**WORK INSTRUCTIONS**
Copy all records verbatim, images excluded.

━━━━━━━━━━━━━━━━━━━━━━━━━━━━━━

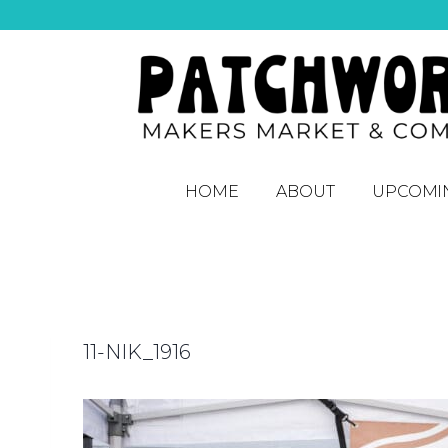
HOME
ABOUT
UPCOMI
11-NIK_1916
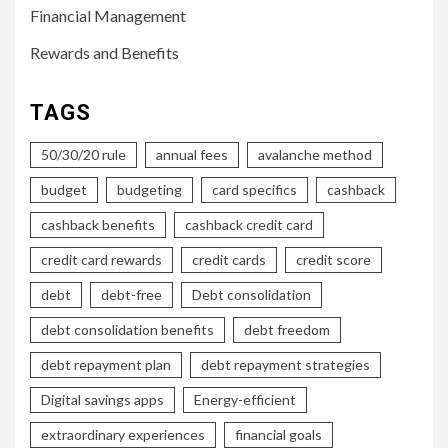
Financial Management
Rewards and Benefits
TAGS
50/30/20 rule
annual fees
avalanche method
budget
budgeting
card specifics
cashback
cashback benefits
cashback credit card
credit card rewards
credit cards
credit score
debt
debt-free
Debt consolidation
debt consolidation benefits
debt freedom
debt repayment plan
debt repayment strategies
Digital savings apps
Energy-efficient
extraordinary experiences
financial goals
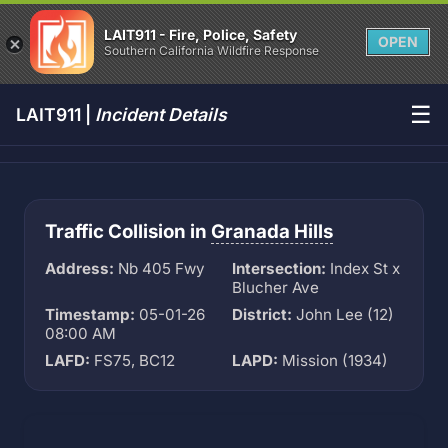
LAIT911 - Fire, Police, Safety
OPEN
Southern California Wildfire Response
☰
LAIT911 |
Incident Details
Traffic Collision in
Granada Hills
Address:
Nb 405 Fwy
Intersection:
Index St x
Blucher Ave
Timestamp:
05-01-26
District:
John Lee (12)
08:00 AM
LAFD:
FS75, BC12
LAPD:
Mission (1934)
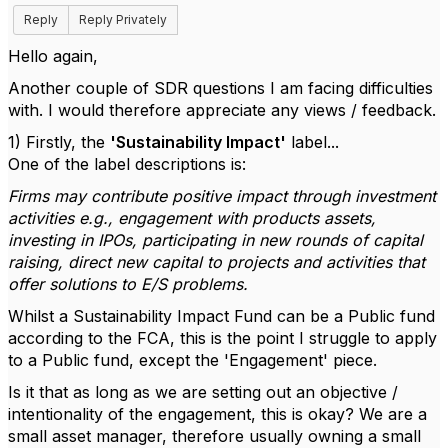
Reply
Reply Privately
Hello again,
Another couple of SDR questions I am facing difficulties
with. I would therefore appreciate any views / feedback.
1) Firstly, the
'Sustainability Impact'
label...
One of the label descriptions is:
Firms may contribute positive impact through investment
activities e.g., engagement with products assets,
investing in IPOs, participating in new rounds of capital
raising, direct new capital to projects and activities that
offer solutions to E/S problems.
Whilst a Sustainability Impact Fund can be a Public fund
according to the FCA, this is the point I struggle to apply
to a Public fund, except the 'Engagement' piece.
Is it that as long as we are setting out an objective /
intentionality of the engagement, this is okay? We are a
small asset manager, therefore usually owning a small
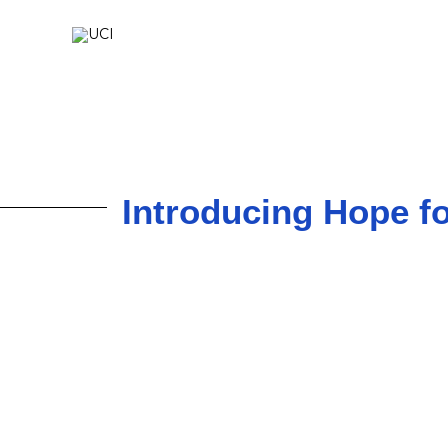
Skip
to
content
Introducing Hope fo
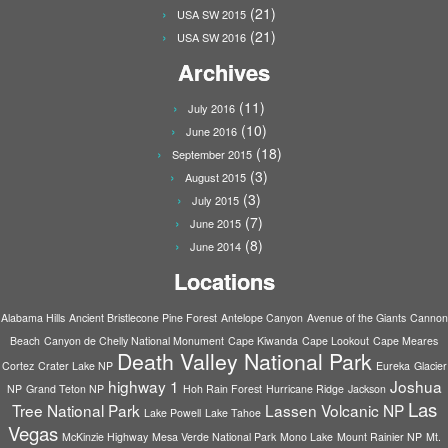
(21)
USA SW 2015
(21)
USA SW 2016
Archives
(11)
July 2016
(10)
June 2016
(18)
September 2015
(3)
August 2015
(3)
July 2015
(7)
June 2015
(8)
June 2014
Locations
Alabama Hills
Ancient Bristlecone Pine Forest
Antelope Canyon
Avenue of the Giants
Cannon
Beach
Canyon de Chelly National Monument
Cape Kiwanda
Cape Lookout
Cape Meares
Death Valley National Park
Cortez
Crater Lake NP
Eureka
Glacier
highway 1
Joshua
NP
Grand Teton NP
Hoh Rain Forest
Hurricane Ridge
Jackson
Las
Tree National Park
Lassen Volcanic NP
Lake Powell
Lake Tahoe
Vegas
McKinzie Highway
Mesa Verde National Park
Mono Lake
Mount Rainier NP
Mt.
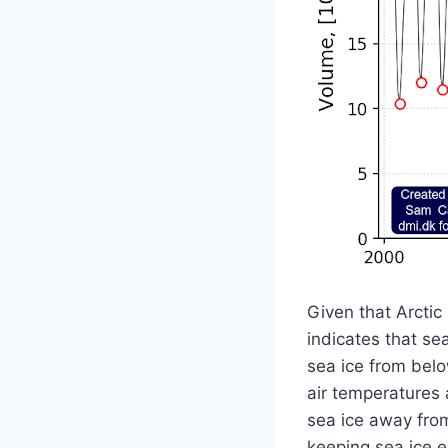
Given that Arctic 
indicates that se
sea ice from belo
air temperatures 
sea ice away from 
keeping sea ice ex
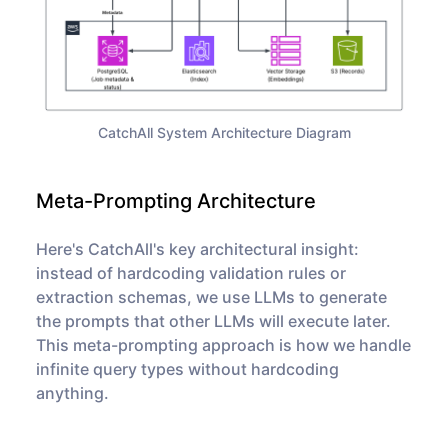
CatchAll System Architecture Diagram
Meta-Prompting Architecture
Here's CatchAll's key architectural insight:
instead of hardcoding validation rules or
extraction schemas, we use LLMs to
generate
the prompts that other LLMs will execute later.
This meta-prompting approach is how we handle
infinite query types without hardcoding
anything.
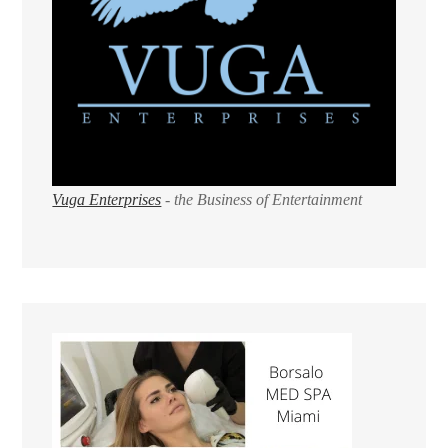
Vuga Enterprises
- the Business of Entertainment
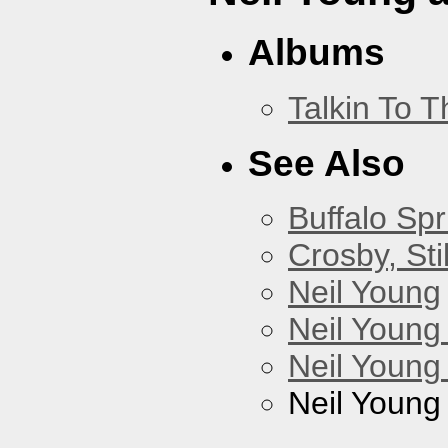
Albums
Talkin To 
See Also
Buffalo Spr
Crosby, Sti
Neil Young
Neil Young
Neil Young
Neil Young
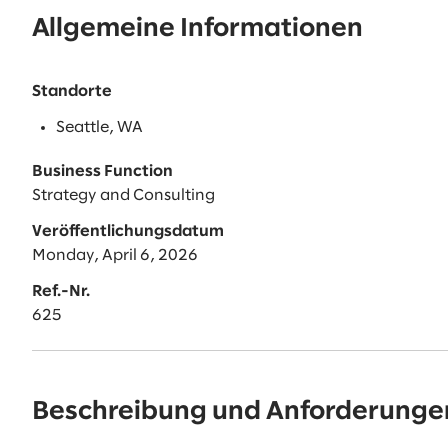
Allgemeine Informationen
Standorte
Seattle, WA
Business Function
Strategy and Consulting
Veröffentlichungsdatum
Monday, April 6, 2026
Ref.-Nr.
625
Beschreibung und Anforderunge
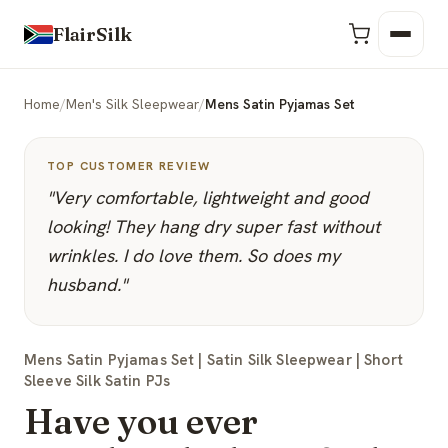
FlairSilk
Home
/
Men's Silk Sleepwear
/
Mens Satin Pyjamas Set
TOP CUSTOMER REVIEW
"Very comfortable, lightweight and good
looking! They hang dry super fast without
wrinkles. I do love them. So does my
husband."
Mens Satin Pyjamas Set | Satin Silk Sleepwear | Short
Sleeve Silk Satin PJs
Have you ever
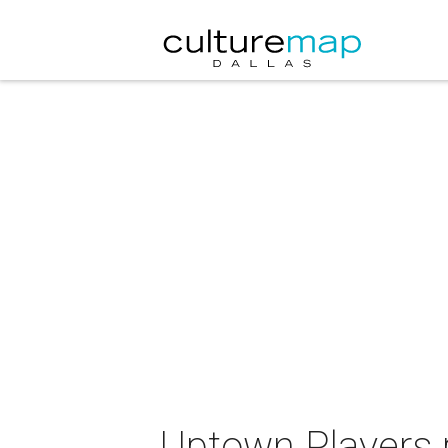
Uptown Players 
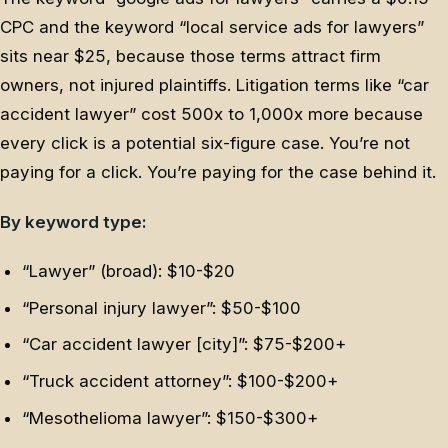
CPC and the keyword “local service ads for lawyers”
sits near $25, because those terms attract firm
owners, not injured plaintiffs. Litigation terms like “car
accident lawyer” cost 500x to 1,000x more because
every click is a potential six-figure case. You’re not
paying for a click. You’re paying for the case behind it.
By keyword type:
“Lawyer” (broad): $10-$20
“Personal injury lawyer”: $50-$100
“Car accident lawyer [city]”: $75-$200+
“Truck accident attorney”: $100-$200+
“Mesothelioma lawyer”: $150-$300+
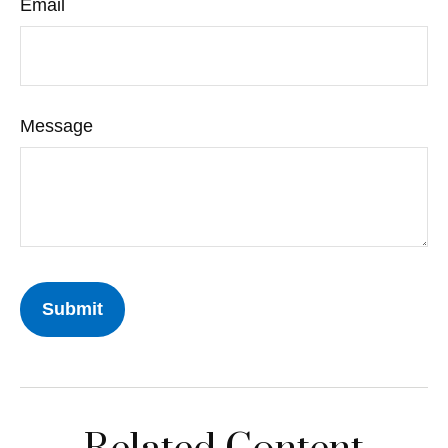
Email
Message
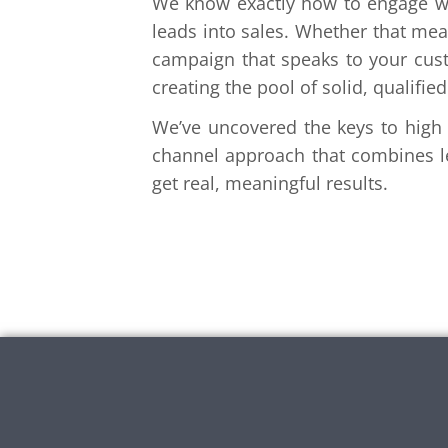
We know exactly how to engage wi
leads into sales. Whether that mean
campaign that speaks to your custo
creating the pool of solid, qualifi
We’ve uncovered the keys to high (
channel approach that combines le
get real, meaningful results.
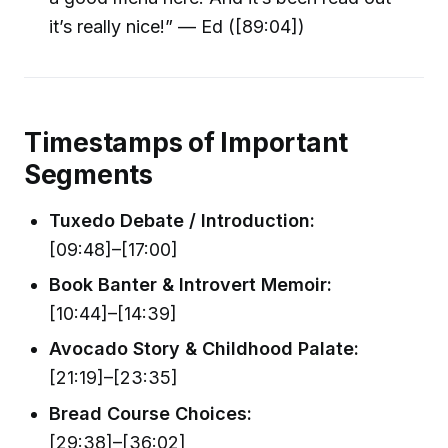
it’s really nice!” — Ed ([89:04])
Timestamps of Important
Segments
Tuxedo Debate / Introduction:
[09:48]–[17:00]
Book Banter & Introvert Memoir:
[10:44]–[14:39]
Avocado Story & Childhood Palate:
[21:19]–[23:35]
Bread Course Choices:
[29:38]–[36:02]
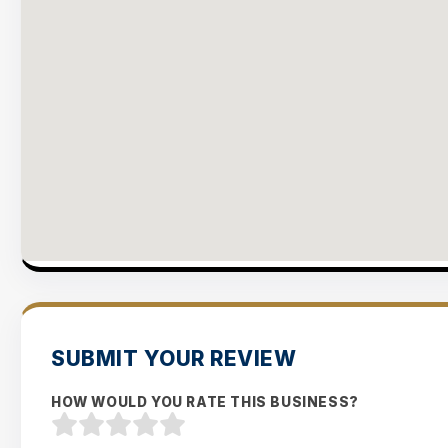
SUBMIT YOUR REVIEW
HOW WOULD YOU RATE THIS BUSINESS?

━━━━━━━━━━━━━━━━━━━━━━━━━━━━━━

**OUTPUT OF THE EXERCISE**
HOME
ABOUT
UPCOMI
11-NIK_1916
Financial Management
Rewards and Benefits
TAGS
50/30/20 rule
annual fees
avalanche method
budget
budgeting
card specifics
cashback
cashback benefits
cashback credit card
credit card rewards
credit cards
credit score
debt
debt-free
Debt consolidation
debt consolidation benefits
debt freedom
debt repayment plan
debt repayment strategies
Digital savings apps
Energy-efficient
extraordinary experiences
financial goals
LAIT911 - Fire, Police, Safety
OPEN
Southern California Wildfire Response
☰
LAIT911 |
Incident Details
Traffic Collision in
Granada Hills
Address:
Nb 405 Fwy
Intersection:
Index St x
Blucher Ave
Timestamp:
05-01-26
District:
John Lee (12)
08:00 AM
LAFD:
FS75, BC12
LAPD:
Mission (1934)
Reply
Reply Privately
Hello again,
Another couple of SDR questions I am facing difficulties
with. I would therefore appreciate any views / feedback.
1) Firstly, the
'Sustainability Impact'
label...
One of the label descriptions is:
Firms may contribute positive impact through investment
activities e.g., engagement with products assets,
investing in IPOs, participating in new rounds of capital
raising, direct new capital to projects and activities that
offer solutions to E/S problems.
Whilst a Sustainability Impact Fund can be a Public fund
according to the FCA, this is the point I struggle to apply
to a Public fund, except the 'Engagement' piece.
Is it that as long as we are setting out an objective /
intentionality of the engagement, this is okay? We are a
small asset manager, therefore usually owning a small
Skip
to
content
Introducing Hope fo
(21)
USA SW 2015
(21)
USA SW 2016
Archives
(11)
July 2016
(10)
June 2016
(18)
September 2015
(3)
August 2015
(3)
July 2015
(7)
June 2015
(8)
June 2014
Locations
Alabama Hills
Ancient Bristlecone Pine Forest
Antelope Canyon
Avenue of the Giants
Cannon
Beach
Canyon de Chelly National Monument
Cape Kiwanda
Cape Lookout
Cape Meares
Death Valley National Park
Cortez
Crater Lake NP
Eureka
Glacier
highway 1
Joshua
NP
Grand Teton NP
Hoh Rain Forest
Hurricane Ridge
Jackson
Las
Tree National Park
Lassen Volcanic NP
Lake Powell
Lake Tahoe
Vegas
McKinzie Highway
Mesa Verde National Park
Mono Lake
Mount Rainier NP
Mt.
Given that Arctic 
indicates that se
sea ice from belo
air temperatures 
sea ice away from 
keeping sea ice ex
CatchAll System Architecture Diagram
Meta-Prompting Architecture
Here's CatchAll's key architectural insight:
instead of hardcoding validation rules or
extraction schemas, we use LLMs to
generate
the prompts that other LLMs will execute later.
This meta-prompting approach is how we handle
infinite query types without hardcoding
anything.
Vuga Enterprises
- the Business of Entertainment
Albums
Talkin To 
See Also
Buffalo Spr
Crosby, Sti
Neil Young
Neil Young
Neil Young
Neil Young
Allgemeine Informationen
Standorte
Seattle, WA
Business Function
Strategy and Consulting
Veröffentlichungsdatum
Monday, April 6, 2026
Ref.-Nr.
625
Beschreibung und Anforderunge
FlairSilk
Home
/
Men's Silk Sleepwear
/
Mens Satin Pyjamas Set
TOP CUSTOMER REVIEW
"Very comfortable, lightweight and good
looking! They hang dry super fast without
wrinkles. I do love them. So does my
husband."
Mens Satin Pyjamas Set | Satin Silk Sleepwear | Short
Sleeve Silk Satin PJs
Have you ever
Uptown Players 
CPC and the keyword “local service ads for lawyers”
sits near $25, because those terms attract firm
owners, not injured plaintiffs. Litigation terms like “car
accident lawyer” cost 500x to 1,000x more because
every click is a potential six-figure case. You’re not
paying for a click. You’re paying for the case behind it.
By keyword type:
“Lawyer” (broad): $10-$20
“Personal injury lawyer”: $50-$100
“Car accident lawyer [city]”: $75-$200+
“Truck accident attorney”: $100-$200+
“Mesothelioma lawyer”: $150-$300+
Email
Message
We know exactly how to engage wi
leads into sales. Whether that mean
campaign that speaks to your custo
creating the pool of solid, qualifi
We’ve uncovered the keys to high (
channel approach that combines le
get real, meaningful results.
it’s really nice!” — Ed ([89:04])
Timestamps of Important
Segments
Tuxedo Debate / Introduction:
[09:48]–[17:00]
Book Banter & Introvert Memoir:
[10:44]–[14:39]
Avocado Story & Childhood Palate:
[21:19]–[23:35]
Bread Course Choices:
[29:38]–[36:02]
SUBMIT YOUR REVIEW
HOW WOULD YOU RATE THIS BUSINESS?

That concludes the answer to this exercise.